▸ **To do**
Scan the records that follow, and whenever a line has the word "Fernbank", copy it.

▸ **Saved entries**
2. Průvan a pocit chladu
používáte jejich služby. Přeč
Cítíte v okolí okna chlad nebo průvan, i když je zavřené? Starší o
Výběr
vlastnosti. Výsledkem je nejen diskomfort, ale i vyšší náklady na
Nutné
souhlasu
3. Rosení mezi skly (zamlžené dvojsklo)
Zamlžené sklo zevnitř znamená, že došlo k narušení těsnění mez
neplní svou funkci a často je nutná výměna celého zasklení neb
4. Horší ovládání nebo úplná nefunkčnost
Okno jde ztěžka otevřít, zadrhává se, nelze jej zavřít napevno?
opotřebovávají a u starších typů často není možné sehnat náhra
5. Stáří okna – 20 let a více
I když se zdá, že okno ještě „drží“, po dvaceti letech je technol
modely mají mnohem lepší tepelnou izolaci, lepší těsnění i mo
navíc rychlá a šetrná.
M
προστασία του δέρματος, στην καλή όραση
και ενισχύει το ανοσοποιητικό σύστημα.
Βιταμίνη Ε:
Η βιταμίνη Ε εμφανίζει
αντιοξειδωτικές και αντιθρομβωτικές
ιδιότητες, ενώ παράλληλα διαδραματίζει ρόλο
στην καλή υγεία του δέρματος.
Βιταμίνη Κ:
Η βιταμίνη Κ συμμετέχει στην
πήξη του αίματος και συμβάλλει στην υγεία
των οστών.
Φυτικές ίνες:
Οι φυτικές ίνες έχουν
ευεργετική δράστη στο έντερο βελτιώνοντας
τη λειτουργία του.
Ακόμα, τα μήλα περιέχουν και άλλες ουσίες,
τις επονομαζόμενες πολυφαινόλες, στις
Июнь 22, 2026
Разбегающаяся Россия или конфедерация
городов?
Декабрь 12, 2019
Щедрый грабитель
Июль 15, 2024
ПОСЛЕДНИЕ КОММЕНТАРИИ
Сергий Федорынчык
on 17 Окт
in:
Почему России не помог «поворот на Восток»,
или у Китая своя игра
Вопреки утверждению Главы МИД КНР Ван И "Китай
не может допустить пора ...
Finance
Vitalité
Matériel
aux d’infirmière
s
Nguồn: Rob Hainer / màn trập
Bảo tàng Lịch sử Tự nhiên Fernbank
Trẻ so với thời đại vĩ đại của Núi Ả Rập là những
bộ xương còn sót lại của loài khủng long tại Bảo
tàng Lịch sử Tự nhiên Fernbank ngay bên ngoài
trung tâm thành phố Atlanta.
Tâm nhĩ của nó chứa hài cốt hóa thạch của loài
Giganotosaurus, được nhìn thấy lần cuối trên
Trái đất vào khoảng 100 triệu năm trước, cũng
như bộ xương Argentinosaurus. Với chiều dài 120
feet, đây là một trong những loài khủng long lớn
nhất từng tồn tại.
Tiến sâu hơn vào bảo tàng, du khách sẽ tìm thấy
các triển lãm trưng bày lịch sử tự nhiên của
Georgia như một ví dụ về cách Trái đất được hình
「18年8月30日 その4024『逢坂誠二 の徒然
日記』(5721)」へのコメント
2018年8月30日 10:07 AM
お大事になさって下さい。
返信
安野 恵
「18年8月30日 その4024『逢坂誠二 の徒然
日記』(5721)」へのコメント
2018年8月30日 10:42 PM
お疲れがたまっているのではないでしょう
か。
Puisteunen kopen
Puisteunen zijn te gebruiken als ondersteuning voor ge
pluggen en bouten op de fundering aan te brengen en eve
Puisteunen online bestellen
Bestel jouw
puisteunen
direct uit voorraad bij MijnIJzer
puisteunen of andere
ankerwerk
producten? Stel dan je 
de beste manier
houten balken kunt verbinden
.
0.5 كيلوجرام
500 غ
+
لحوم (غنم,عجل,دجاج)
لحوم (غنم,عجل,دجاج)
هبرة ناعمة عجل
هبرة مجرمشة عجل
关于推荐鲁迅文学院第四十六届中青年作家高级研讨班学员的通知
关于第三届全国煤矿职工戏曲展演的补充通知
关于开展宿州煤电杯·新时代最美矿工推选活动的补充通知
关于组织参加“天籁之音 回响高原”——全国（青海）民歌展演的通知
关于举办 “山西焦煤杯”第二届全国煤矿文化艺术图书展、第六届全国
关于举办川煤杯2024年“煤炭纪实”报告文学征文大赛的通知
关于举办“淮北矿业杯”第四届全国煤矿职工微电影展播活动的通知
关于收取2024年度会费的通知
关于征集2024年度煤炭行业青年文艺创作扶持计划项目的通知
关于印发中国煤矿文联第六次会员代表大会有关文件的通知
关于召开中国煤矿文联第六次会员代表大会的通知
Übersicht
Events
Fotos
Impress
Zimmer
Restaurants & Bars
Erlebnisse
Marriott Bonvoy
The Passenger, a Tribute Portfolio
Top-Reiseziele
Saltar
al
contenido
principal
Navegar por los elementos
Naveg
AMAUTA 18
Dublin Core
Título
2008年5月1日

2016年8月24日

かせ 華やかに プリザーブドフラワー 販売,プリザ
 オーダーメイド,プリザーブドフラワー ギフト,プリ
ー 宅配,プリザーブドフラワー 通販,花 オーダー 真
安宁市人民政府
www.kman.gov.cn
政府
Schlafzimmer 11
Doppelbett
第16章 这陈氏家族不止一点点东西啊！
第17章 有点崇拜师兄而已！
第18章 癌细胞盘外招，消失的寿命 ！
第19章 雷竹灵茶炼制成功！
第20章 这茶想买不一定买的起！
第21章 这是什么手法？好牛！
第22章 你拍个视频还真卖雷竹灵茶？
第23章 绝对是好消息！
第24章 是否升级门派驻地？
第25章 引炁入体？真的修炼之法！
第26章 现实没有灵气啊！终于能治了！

▸ **Answer to the exercise**
Bảo tàng Lịch sử Tự nhiên Fernbank
tàng Lịch sử Tự nhiên Fernbank ngay bên ngoài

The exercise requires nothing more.